И тут глаза у меня полезли на лоб.
Нет, не так.
Лоб у меня полез на затылок. Вот так будет вернее.
Передо мной стоял Руни Ривер собственной персоной. Руни Ривер, наш лучший космопилот.
Сначала я не понял, в чём дело. Что-то с ним было не так, но я не мог определить, что именно. Потом сообразил: он поседел. Тридцатидвухлетний Руни полностью поседел. А вот лицо у него как-то неестественно загорело. Оно приобрело странный оттенок: смуглый с оранжевым, словно от воздействия неведомого излучения. Он был похож на негатив собственной фотографии.
- Что у тебя с лицом? - выдавил я наконец. - И с...
Я глупо замахал руками возле головы.
- И этот туда же, - голос Руни звучал непривычно грубо. - Сговорились вы все, что ли? Мог бы по меньшей мере поздороваться. «Добро пожаловать на Землю», например. Или, там, «С возвращением!»... Можно подумать, я тут из увеселительного тура. Из тура, чёрт его дери, выходного дня!
Я вскочил и поспешно протянул ему руку. Он достал из кармана свою: до ужаса похудевшую, с торчащими костями и жилами, обтянутыми высохшей кожей.
Конечно, Руни вернулся не из увеселительного полёта. Он вернулся с корабля «Каммерер».

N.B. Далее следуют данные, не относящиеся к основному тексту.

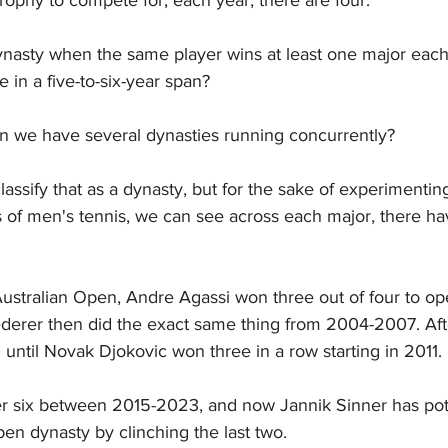
dynasty when the same player wins at least one major each
ee in a five-to-six-year span?
 we have several dynasties running concurrently?
lassify that as a dynasty, but for the sake of experimenting
rs of men's tennis, we can see across each major, there h
 Australian Open, Andre Agassi won three out of four to op
erer then did the exact same thing from 2004-2007. After
 until Novak Djokovic won three in a row starting in 2011.
r six between 2015-2023, and now Jannik Sinner has poten
en dynasty by clinching the last two.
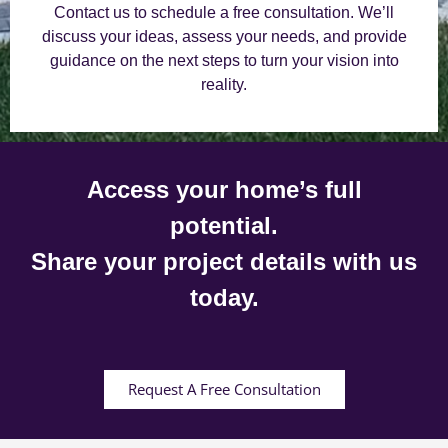
Contact us to schedule a free consultation. We’ll
discuss your ideas, assess your needs, and provide
guidance on the next steps to turn your vision into
reality.
Access your home’s full
potential.
Share your project details with us
today.
Request A Free Consultation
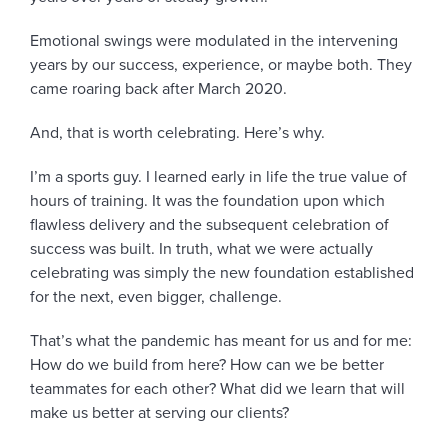
Emotional swings were modulated in the intervening
years by our success, experience, or maybe both. They
came roaring back after March 2020.
And, that is worth celebrating. Here’s why.
I’m a sports guy. I learned early in life the true value of
hours of training. It was the foundation upon which
flawless delivery and the subsequent celebration of
success was built. In truth, what we were actually
celebrating was simply the new foundation established
for the next, even bigger, challenge.
That’s what the pandemic has meant for us and for me:
How do we build from here? How can we be better
teammates for each other? What did we learn that will
make us better at serving our clients?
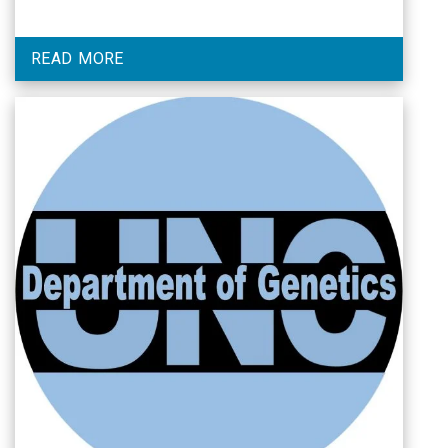
READ MORE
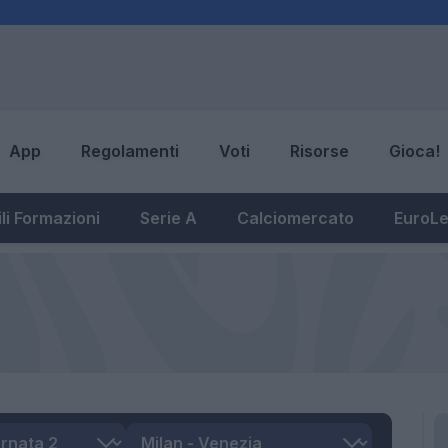
App
Regolamenti
Voti
Risorse
Gioca!
li Formazioni
Serie A
Calciomercato
EuroL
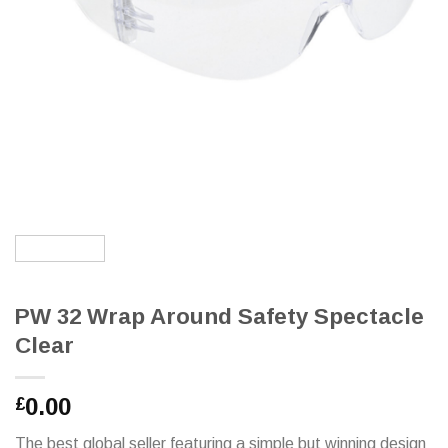
PW 32 Wrap Around Safety Spectacle
Clear
0.00
£
The best global seller featuring a simple but winning design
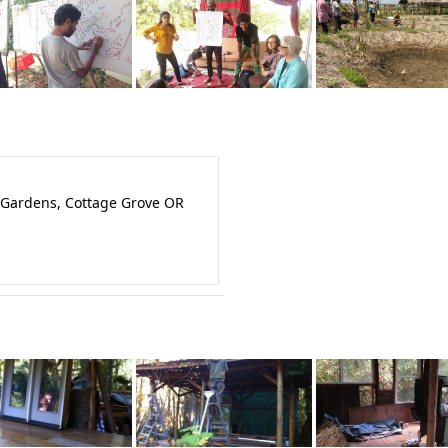
 Gardens, Cottage Grove OR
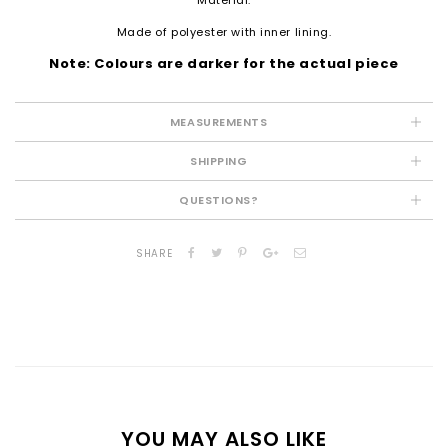
Made of polyester with inner lining.
Note: Colours are darker for the actual piece
MEASUREMENTS
SHIPPING
QUESTIONS?
SHARE
YOU MAY ALSO LIKE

Корабль «Каммерер» пилоты называли своим благословением и проклятием. Лететь на нём было огромной честью — но и огромной опасностью. Это был лучший аппарат, когда-либо созданный для Института. Устойчивый к радиации, способный видеть и слышать объекты на немыслимом расстоянии, оснащённый самыми совершенными электронными мозгами и практически неуязвимый. Если вам дают этот корабль — значит, вы на очень хорошем счету. Точнее, вы — лучший из пилотов. Готовьтесь принимать поздравления. Можете гордиться собой. Но помните: если вам дают этот корабль — значит, вас отправляют в самый ад.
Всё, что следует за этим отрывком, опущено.